Purpose: Diet-induced deficiencies in Omega-3 (omega-3) fatty acids are well known to alter photoreceptor function. In this study, the broader functional changes in a diversity of retinal neurons were considered.
Methods: Sprague-Dawley dams were fed either omega-3-sufficient (omega-3(+), n = 21) or -deficient (omega-3(-), n = 19) diets 5 weeks before conception, with the pups continued on the mothers' diet. After 20 weeks of age, electroretinograms (ERGs) were recorded by using protocols that isolate separate cellular generators, including; photoreceptors (PIII), ON-bipolar cells (PII), and ganglion/amacrine cells (STR). At the brightest energies, rod and cone responses were isolated with a paired-flash paradigm. Retinal tissue (omega-3(+), n = 5; omega-3(-), n = 5) was harvested at 23 weeks of age for fatty acid assays with thin layer and gas liquid chromatography.

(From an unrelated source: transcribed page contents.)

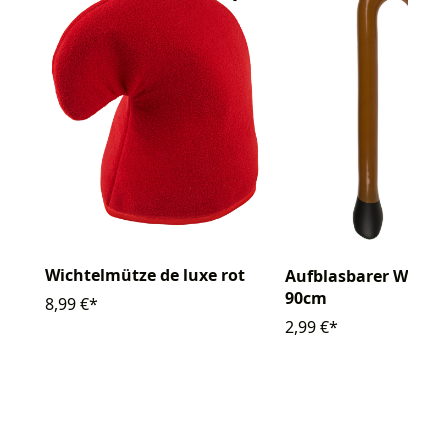
Wichtelmütze de luxe rot
Aufblasbarer Wande
90cm
8,99 €*
2,99 €*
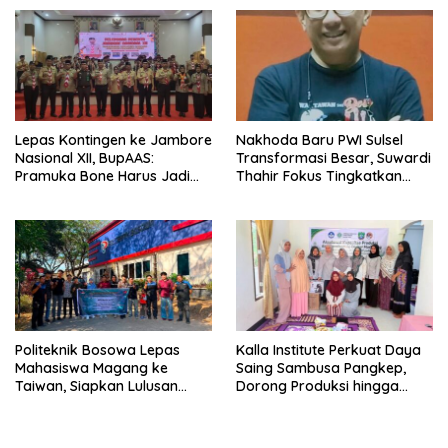
Terbesar dari 27 Kecamatan
Lepas Kontingen ke Jambore
Nakhoda Baru PWI Sulsel
Nasional XII, BupAAS:
Transformasi Besar, Suwardi
Pramuka Bone Harus Jadi
Thahir Fokus Tingkatkan
Teladan dan Jaga Nama
Kompetensi Wartawan dan
Baik Daerah
Digitalisasi Organisasi
Politeknik Bosowa Lepas
Kalla Institute Perkuat Daya
Mahasiswa Magang ke
Saing Sambusa Pangkep,
Taiwan, Siapkan Lulusan
Dorong Produksi hingga
Vokasi Berdaya Saing Global
1.500 Potong per Hari Lewat
Transformasi Digital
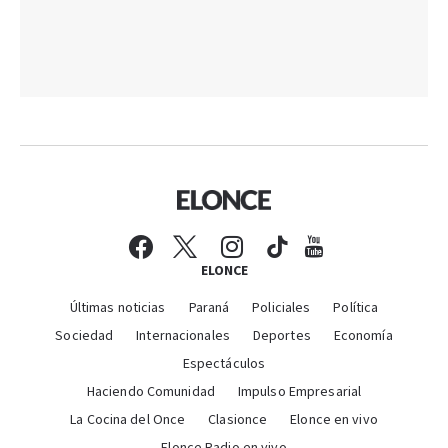
ELONCE
Últimas noticias
Paraná
Policiales
Política
Sociedad
Internacionales
Deportes
Economía
Espectáculos
Haciendo Comunidad
Impulso Empresarial
La Cocina del Once
Clasionce
Elonce en vivo
Elonce Radio en vivo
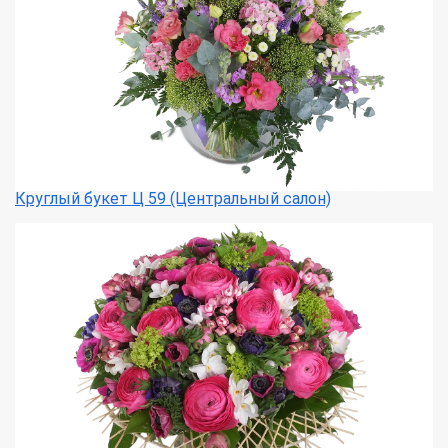
Круглый букет Ц 59 (Центральный салон)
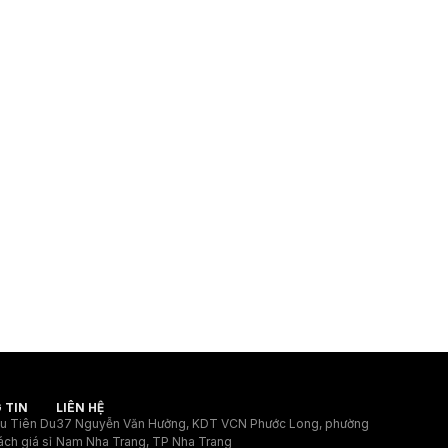
 TIN
LIÊN HỆ
ệu Tiên Du
37 Nguyễn Văn Hưởng, KDT VCN Phước Long, phường
ách giá sỉ
Nam Nha Trang, TP Nha Trang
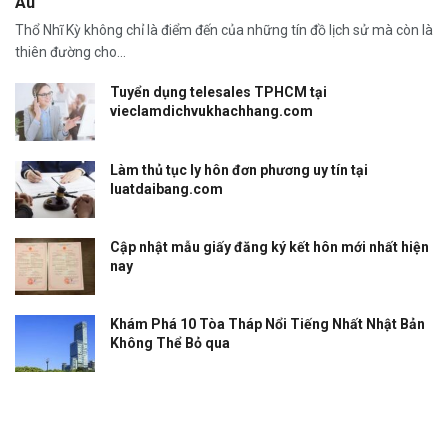
Âu
Thổ Nhĩ Kỳ không chỉ là điểm đến của những tín đồ lịch sử mà còn là
thiên đường cho...
Tuyển dụng telesales TPHCM tại
vieclamdichvukhachhang.com
Làm thủ tục ly hôn đơn phương uy tín tại
luatdaibang.com
Cập nhật mẫu giấy đăng ký kết hôn mới nhất hiện
nay
Khám Phá 10 Tòa Tháp Nổi Tiếng Nhất Nhật Bản
Không Thể Bỏ qua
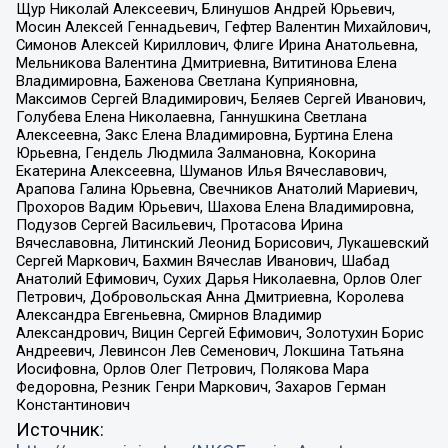
Щур Николай Алексеевич, Блинушов Андрей Юрьевич,
Мосин Алексей Геннадьевич, Гефтер Валентин Михайлович,
Симонов Алексей Кириллович, Флиге Ирина Анатольевна,
Мельникова Валентина Дмитриевна, Вититинова Елена
Владимировна, Баженова Светлана Куприяновна,
Максимов Сергей Владимирович, Беляев Сергей Иванович,
Голубева Елена Николаевна, Ганнушкина Светлана
Алексеевна, Закс Елена Владимировна, Буртина Елена
Юрьевна, Гендель Людмила Залмановна, Кокорина
Екатерина Алексеевна, Шуманов Илья Вячеславович,
Арапова Галина Юрьевна, Свечников Анатолий Мариевич,
Прохоров Вадим Юрьевич, Шахова Елена Владимировна,
Подузов Сергей Васильевич, Протасова Ирина
Вячеславовна, Литинский Леонид Борисович, Лукашевский
Сергей Маркович, Бахмин Вячеслав Иванович, Шабад
Анатолий Ефимович, Сухих Дарья Николаевна, Орлов Олег
Петрович, Добровольская Анна Дмитриевна, Королева
Александра Евгеньевна, Смирнов Владимир
Александрович, Вицин Сергей Ефимович, Золотухин Борис
Андреевич, Левинсон Лев Семенович, Локшина Татьяна
Иосифовна, Орлов Олег Петрович, Полякова Мара
Федоровна, Резник Генри Маркович, Захаров Герман
Константинович
Источник:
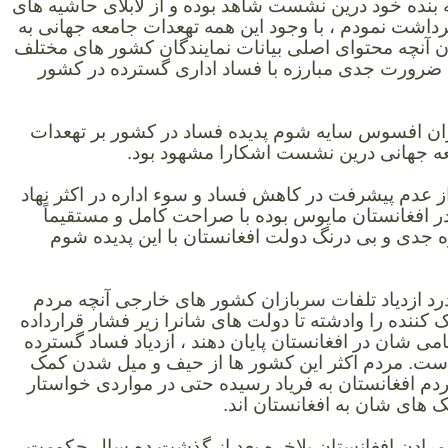
ه بنده خود درین نشست شاهد بوده
و از لابلای حاشیه های
رداشت نمودم ،
با وجود این همه تهعدات جامعه جهانی به
ن
آنچه محتوای اصلی بیانات نمایندگان کشور های مختلف
 ضرورت جدی مبارزه با فساد اداری گسترده در کشور
ان افسوس سایه شوم پدیده فساد در کشور بر تهعدات
عه جهانی درین نشست اشکارا مشهود بود.
ز عدم پیشرفت در کاهش فساد و سو‌ء اداره در اکثر نهاد
 افغانستان مایوس بوده با صراحت کامل و مستقیماً
ه جدی و بی درنگ دولت افغانستان با این پدیده شوم
درد ازدیاد تلفات سربازان کشور های خارجی آنچه مردم
کننده را وادشته تا دولت های شانرا زیر فشار قرارداده
می شان در افغانستان پایان دهند ، ازدیاد فساد گسترده
است. مردم اکثر این کشور ها از حیف و میل شدن کمک
دم افغانستان به فریاد رسیده حتی در مواردی خواستار
های شان به افغانستان اند.
مرادن افغانستان بلاخره بعد از گذشت ده سال حکومت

Results: Omega-3 deficiency caused a 48.6% decrease in total retinal docosahexaenoic acid (DHA). This change induced significant amplitude decreases only in the rod PII (-8.2%) and positive (p)STR components (-27.4%), with widespread delays in all signals (PIII 5.7%, PII 13.6%, pSTR 7.6%, and negative [n]STR 8.3%). Omega-3 deficiency exerted its greatest effects on signals originating in the inner retina (pSTR).
Conclusions: Increasing dietary omega-3 has beneficial effects across the retina, with the greatest improvement occurring in ganglion cell function.